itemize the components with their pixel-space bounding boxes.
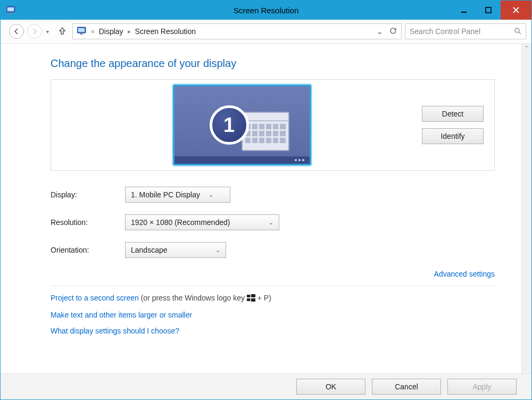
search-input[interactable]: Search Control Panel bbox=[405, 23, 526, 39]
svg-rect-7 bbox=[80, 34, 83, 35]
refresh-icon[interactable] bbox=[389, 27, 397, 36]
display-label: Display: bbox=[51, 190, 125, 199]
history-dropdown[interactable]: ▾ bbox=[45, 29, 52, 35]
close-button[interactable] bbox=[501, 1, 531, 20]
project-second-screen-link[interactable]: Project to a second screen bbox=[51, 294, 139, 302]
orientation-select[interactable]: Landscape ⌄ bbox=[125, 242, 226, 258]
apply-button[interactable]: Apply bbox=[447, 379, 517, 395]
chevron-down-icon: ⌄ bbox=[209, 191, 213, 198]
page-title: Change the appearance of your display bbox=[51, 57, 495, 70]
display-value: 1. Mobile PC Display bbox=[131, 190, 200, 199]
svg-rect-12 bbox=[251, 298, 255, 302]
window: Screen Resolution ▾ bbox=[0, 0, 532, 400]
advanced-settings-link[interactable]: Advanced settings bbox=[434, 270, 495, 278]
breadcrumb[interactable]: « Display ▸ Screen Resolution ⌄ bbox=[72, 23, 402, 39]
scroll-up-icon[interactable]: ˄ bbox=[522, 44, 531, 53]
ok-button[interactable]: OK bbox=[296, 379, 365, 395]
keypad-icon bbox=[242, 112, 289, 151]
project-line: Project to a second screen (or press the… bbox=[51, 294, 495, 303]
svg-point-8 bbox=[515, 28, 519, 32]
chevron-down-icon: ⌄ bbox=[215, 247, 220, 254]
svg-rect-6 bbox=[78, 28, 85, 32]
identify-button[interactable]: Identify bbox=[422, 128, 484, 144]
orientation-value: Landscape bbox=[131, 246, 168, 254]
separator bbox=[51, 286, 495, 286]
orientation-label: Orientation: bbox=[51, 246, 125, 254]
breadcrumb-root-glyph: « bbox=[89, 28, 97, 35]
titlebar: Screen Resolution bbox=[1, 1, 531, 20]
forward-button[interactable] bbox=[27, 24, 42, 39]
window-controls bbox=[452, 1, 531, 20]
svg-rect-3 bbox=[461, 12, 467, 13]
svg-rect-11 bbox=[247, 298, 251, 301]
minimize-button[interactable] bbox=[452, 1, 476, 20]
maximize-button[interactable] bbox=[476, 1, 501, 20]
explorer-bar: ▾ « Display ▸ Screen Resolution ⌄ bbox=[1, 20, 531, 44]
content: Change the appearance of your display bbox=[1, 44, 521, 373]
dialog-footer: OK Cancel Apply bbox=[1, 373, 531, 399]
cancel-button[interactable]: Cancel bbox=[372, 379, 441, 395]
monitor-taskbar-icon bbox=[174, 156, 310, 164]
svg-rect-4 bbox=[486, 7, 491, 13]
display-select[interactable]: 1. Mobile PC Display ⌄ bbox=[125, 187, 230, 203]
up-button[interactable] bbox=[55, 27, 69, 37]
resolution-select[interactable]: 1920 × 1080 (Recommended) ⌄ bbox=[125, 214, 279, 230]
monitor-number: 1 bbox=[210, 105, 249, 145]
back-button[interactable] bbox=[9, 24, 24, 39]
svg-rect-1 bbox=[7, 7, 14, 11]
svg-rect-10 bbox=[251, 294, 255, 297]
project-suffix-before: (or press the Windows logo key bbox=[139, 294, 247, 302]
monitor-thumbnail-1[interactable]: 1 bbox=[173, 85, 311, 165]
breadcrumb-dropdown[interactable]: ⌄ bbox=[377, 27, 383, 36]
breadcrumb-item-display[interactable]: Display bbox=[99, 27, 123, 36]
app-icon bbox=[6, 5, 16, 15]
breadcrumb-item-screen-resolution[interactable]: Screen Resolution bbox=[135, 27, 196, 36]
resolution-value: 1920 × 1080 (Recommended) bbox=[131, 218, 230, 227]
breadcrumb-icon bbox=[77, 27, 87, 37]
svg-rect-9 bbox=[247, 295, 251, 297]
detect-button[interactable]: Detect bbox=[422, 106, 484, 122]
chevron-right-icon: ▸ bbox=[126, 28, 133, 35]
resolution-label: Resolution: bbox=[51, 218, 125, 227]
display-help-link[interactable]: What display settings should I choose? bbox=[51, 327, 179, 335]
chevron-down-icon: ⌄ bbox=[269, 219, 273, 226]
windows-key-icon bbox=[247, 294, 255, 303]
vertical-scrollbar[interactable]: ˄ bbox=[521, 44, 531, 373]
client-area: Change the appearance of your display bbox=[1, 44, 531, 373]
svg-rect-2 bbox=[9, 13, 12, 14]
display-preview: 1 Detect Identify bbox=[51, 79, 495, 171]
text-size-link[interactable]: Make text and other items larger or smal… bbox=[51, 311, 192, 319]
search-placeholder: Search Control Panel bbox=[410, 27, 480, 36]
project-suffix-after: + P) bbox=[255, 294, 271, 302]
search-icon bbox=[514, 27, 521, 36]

# Work order
Everything in the records above should be retyped exactly except the pictures.

# Result
itemize the components with their pixel-space bounding boxes.
search-input[interactable]: Search Control Panel bbox=[405, 23, 526, 39]
svg-rect-7 bbox=[80, 34, 83, 35]
refresh-icon[interactable] bbox=[389, 27, 397, 36]
display-label: Display: bbox=[51, 190, 125, 199]
history-dropdown[interactable]: ▾ bbox=[45, 29, 52, 35]
close-button[interactable] bbox=[501, 1, 531, 20]
project-second-screen-link[interactable]: Project to a second screen bbox=[51, 294, 139, 302]
orientation-select[interactable]: Landscape ⌄ bbox=[125, 242, 226, 258]
apply-button[interactable]: Apply bbox=[447, 379, 517, 395]
chevron-down-icon: ⌄ bbox=[209, 191, 213, 198]
page-title: Change the appearance of your display bbox=[51, 57, 495, 70]
display-value: 1. Mobile PC Display bbox=[131, 190, 200, 199]
svg-rect-12 bbox=[251, 298, 255, 302]
window: Screen Resolution ▾ bbox=[0, 0, 532, 400]
advanced-settings-link[interactable]: Advanced settings bbox=[434, 270, 495, 278]
breadcrumb[interactable]: « Display ▸ Screen Resolution ⌄ bbox=[72, 23, 402, 39]
scroll-up-icon[interactable]: ˄ bbox=[522, 44, 531, 53]
ok-button[interactable]: OK bbox=[296, 379, 365, 395]
keypad-icon bbox=[242, 112, 289, 151]
project-line: Project to a second screen (or press the… bbox=[51, 294, 495, 303]
svg-point-8 bbox=[515, 28, 519, 32]
chevron-down-icon: ⌄ bbox=[215, 247, 220, 254]
svg-rect-6 bbox=[78, 28, 85, 32]
identify-button[interactable]: Identify bbox=[422, 128, 484, 144]
orientation-value: Landscape bbox=[131, 246, 168, 254]
separator bbox=[51, 286, 495, 286]
orientation-label: Orientation: bbox=[51, 246, 125, 254]
breadcrumb-root-glyph: « bbox=[89, 28, 97, 35]
titlebar: Screen Resolution bbox=[1, 1, 531, 20]
forward-button[interactable] bbox=[27, 24, 42, 39]
window-controls bbox=[452, 1, 531, 20]
svg-rect-3 bbox=[461, 12, 467, 13]
svg-rect-11 bbox=[247, 298, 251, 301]
minimize-button[interactable] bbox=[452, 1, 476, 20]
maximize-button[interactable] bbox=[476, 1, 501, 20]
explorer-bar: ▾ « Display ▸ Screen Resolution ⌄ bbox=[1, 20, 531, 44]
content: Change the appearance of your display bbox=[1, 44, 521, 373]
dialog-footer: OK Cancel Apply bbox=[1, 373, 531, 399]
cancel-button[interactable]: Cancel bbox=[372, 379, 441, 395]
monitor-taskbar-icon bbox=[174, 156, 310, 164]
svg-rect-4 bbox=[486, 7, 491, 13]
display-select[interactable]: 1. Mobile PC Display ⌄ bbox=[125, 187, 230, 203]
up-button[interactable] bbox=[55, 27, 69, 37]
resolution-select[interactable]: 1920 × 1080 (Recommended) ⌄ bbox=[125, 214, 279, 230]
monitor-number: 1 bbox=[210, 105, 249, 145]
back-button[interactable] bbox=[9, 24, 24, 39]
svg-rect-1 bbox=[7, 7, 14, 11]
svg-rect-10 bbox=[251, 294, 255, 297]
project-suffix-before: (or press the Windows logo key bbox=[139, 294, 247, 302]
monitor-thumbnail-1[interactable]: 1 bbox=[173, 85, 311, 165]
breadcrumb-dropdown[interactable]: ⌄ bbox=[377, 27, 383, 36]
breadcrumb-item-display[interactable]: Display bbox=[99, 27, 123, 36]
app-icon bbox=[6, 5, 16, 15]
breadcrumb-item-screen-resolution[interactable]: Screen Resolution bbox=[135, 27, 196, 36]
resolution-value: 1920 × 1080 (Recommended) bbox=[131, 218, 230, 227]
breadcrumb-icon bbox=[77, 27, 87, 37]
svg-rect-9 bbox=[247, 295, 251, 297]
detect-button[interactable]: Detect bbox=[422, 106, 484, 122]
chevron-right-icon: ▸ bbox=[126, 28, 133, 35]
resolution-label: Resolution: bbox=[51, 218, 125, 227]
display-help-link[interactable]: What display settings should I choose? bbox=[51, 327, 179, 335]
chevron-down-icon: ⌄ bbox=[269, 219, 273, 226]
windows-key-icon bbox=[247, 294, 255, 303]
vertical-scrollbar[interactable]: ˄ bbox=[521, 44, 531, 373]
client-area: Change the appearance of your display bbox=[1, 44, 531, 373]
svg-rect-2 bbox=[9, 13, 12, 14]
display-preview: 1 Detect Identify bbox=[51, 79, 495, 171]
text-size-link[interactable]: Make text and other items larger or smal… bbox=[51, 311, 192, 319]
search-placeholder: Search Control Panel bbox=[410, 27, 480, 36]
project-suffix-after: + P) bbox=[255, 294, 271, 302]
search-icon bbox=[514, 27, 521, 36]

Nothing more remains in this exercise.